When youth from the district need more care for mental health issues, they're supposed to be sent to a stabilization unit in Thunder Bay. However, the CEO for the North West Integration Network, Laura Kokocinski, says the beds allocated for the region may not be available.
"The regional health sciences centre currently receives funding to support a four-bed inpatient child and adolescent mental health unit, for children up to 16 years of age living with acute mental health issues," she said in an email.
"Patient volumes in the unit often exceed capacity, and in overcapacity situations, children are admitted and cared for in the pediatric inpatient unit," Kokocinski added.
Executives in the health system say they're aware of the gaps, when it comes to youth in crisis, and they're taking measures to try and fill them. Kokocinski outlined these measures in a recent email.
For example, she says they're working with multiple partners to ensure a comprehensive continuum of mental health and addictions services, such as crisis response, counseling, case management, supportive housing, psychiatry and withdrawal management.
She added the network also has a multi-pronged strategy, and they're working with multiple partners to ensure clients with mental health and addictions needs receive safe, quality care at the right time and in the right place.
In her email, Kokocinski also noted the Ministry of Health and Long-Term Care and the North West Local Health Integration Network primarily provides mental health resources through hospitals, Aboriginal Health Access Centres, mental health and addictions agencies and other providers located in municipalities.
In Kenora, a youth crisis response committee, which includes a number of organizations in the District of Kenora -- Abinoojii, Kenora Chiefs Advisory, Firefly, Dryden Crisis Response and Lake of the Woods District Hospital -- has been responding to the youth crisis in the District of Kenora by providing after-hours services for children and youth with a 24-hour hospital based service responding to youth in crisis In the interim, the CEO noted.
Early in the year, Kenora-area mayors and First Nation leaders announced they were moving towards more cooperation, in an effort to improve health care.
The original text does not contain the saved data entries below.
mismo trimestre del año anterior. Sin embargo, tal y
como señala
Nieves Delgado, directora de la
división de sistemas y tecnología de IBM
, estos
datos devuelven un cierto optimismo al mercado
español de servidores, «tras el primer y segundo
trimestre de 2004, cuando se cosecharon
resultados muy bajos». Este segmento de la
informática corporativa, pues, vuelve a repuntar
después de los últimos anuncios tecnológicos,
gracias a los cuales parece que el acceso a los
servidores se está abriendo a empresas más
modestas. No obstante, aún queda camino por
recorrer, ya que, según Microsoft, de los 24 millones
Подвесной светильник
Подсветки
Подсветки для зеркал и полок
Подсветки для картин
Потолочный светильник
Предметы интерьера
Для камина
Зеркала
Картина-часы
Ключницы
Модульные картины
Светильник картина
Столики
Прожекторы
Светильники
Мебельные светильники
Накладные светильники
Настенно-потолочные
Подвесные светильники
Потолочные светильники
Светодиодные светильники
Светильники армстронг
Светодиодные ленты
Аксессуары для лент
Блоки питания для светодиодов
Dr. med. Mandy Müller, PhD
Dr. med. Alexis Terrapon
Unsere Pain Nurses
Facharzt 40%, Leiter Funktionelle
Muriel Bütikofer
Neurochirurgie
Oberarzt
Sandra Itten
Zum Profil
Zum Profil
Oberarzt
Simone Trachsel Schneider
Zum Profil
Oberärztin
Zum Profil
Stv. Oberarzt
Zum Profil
This reflects the province's desire to save health care costs through integration, as part of their Patients First policy.
Late last year, the Minister for Children and Youth Services, Michael Coteau, also talked about the need for partnerships and integration, when it came to closing gaps in the child welfare system. His comments followed a troubling report on the gaps in the system.
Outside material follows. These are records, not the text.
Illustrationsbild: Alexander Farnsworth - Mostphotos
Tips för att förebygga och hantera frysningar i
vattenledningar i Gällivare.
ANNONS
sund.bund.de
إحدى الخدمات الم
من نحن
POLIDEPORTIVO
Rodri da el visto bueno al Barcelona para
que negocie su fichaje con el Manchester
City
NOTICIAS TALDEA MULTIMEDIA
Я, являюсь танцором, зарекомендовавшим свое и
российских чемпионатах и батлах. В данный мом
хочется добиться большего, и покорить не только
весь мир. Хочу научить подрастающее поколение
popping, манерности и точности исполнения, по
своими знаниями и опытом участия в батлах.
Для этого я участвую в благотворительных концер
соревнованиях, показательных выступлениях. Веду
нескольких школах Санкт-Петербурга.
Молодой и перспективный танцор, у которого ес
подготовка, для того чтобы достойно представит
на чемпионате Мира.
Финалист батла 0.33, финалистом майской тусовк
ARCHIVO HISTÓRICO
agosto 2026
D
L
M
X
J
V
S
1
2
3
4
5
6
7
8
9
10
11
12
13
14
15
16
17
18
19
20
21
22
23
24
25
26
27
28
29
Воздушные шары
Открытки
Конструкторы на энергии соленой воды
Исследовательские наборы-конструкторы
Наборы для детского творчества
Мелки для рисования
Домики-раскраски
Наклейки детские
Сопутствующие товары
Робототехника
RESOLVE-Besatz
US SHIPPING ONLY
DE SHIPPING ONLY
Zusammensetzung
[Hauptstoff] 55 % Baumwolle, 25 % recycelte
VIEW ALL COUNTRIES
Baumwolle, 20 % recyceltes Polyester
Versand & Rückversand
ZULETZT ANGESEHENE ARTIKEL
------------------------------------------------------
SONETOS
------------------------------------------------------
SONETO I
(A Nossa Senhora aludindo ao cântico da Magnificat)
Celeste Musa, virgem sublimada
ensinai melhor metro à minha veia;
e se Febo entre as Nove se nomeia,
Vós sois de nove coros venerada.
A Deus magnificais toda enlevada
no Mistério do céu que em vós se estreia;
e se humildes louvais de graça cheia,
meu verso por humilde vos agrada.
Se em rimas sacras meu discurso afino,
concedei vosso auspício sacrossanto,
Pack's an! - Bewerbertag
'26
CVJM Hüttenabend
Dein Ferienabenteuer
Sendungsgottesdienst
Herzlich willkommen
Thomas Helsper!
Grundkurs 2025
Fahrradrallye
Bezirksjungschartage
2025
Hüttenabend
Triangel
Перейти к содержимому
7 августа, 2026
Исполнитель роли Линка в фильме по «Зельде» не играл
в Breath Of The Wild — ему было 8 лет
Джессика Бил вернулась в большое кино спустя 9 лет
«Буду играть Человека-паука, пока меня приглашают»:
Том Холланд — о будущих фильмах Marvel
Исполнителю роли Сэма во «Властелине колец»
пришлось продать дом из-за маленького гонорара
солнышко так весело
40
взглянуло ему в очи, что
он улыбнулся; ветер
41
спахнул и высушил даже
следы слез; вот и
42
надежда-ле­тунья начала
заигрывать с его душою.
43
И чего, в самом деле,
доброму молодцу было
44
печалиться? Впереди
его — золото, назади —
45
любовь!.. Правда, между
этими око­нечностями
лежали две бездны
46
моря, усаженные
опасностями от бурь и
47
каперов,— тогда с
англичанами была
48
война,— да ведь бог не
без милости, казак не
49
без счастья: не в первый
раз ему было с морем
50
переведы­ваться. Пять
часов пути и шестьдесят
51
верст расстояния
When it comes to services to indigenous mental health services, the provision of mental health resources within First Nations is primarily done through Health Canada First Nations Inuit Health Branch, Kokocinski noted. However, recognizing the immediacy of needs in many communities, Kokocinski the North West Local Health Integration Network and Ministry of Health and Long-Term Care have assisted in the following ways when crises occur:
- Direct funding has been provided to various communities for increased counselling, youth safety patrols, and service coordination for youth and families in crisis.
- The North West Local Health Integration Network actively maintains contact with communities and service providers to respond to declared states of emergencies due to mental health crises. For urban Indigenous persons, the North West Local Health Integration Network depends on communication from stakeholders and health service providers to understand capacity issues.
Since 2007-2008, the province's child advocate, Irwin Elman, has been lobbying for better supports for children in care, especially those from indigenous families.
In the Kenora area, families have been asking for a response from the regional coroner, regarding the death of 14-year-old Azraya Ackaby Kokopenace, who passed away near the hospital last spring.
First Nation chiefs would like to see coroner's inquests become mandatory, whenever a youth in care dies.
In addition, the Ministry of Health and Long Term Care’s Health Equity Branch has been working with the child and adolescent health unit to fund a proposal enabling the continuation of programming to address ongoing operating pressures, the CEO noted.
Due to recent crisis in northern communities, Kokocinski acknowledged a number of youth have recently been admitted to the child an adolescent health unit, and the hospital has increased resources accordingly to meet this increased demand.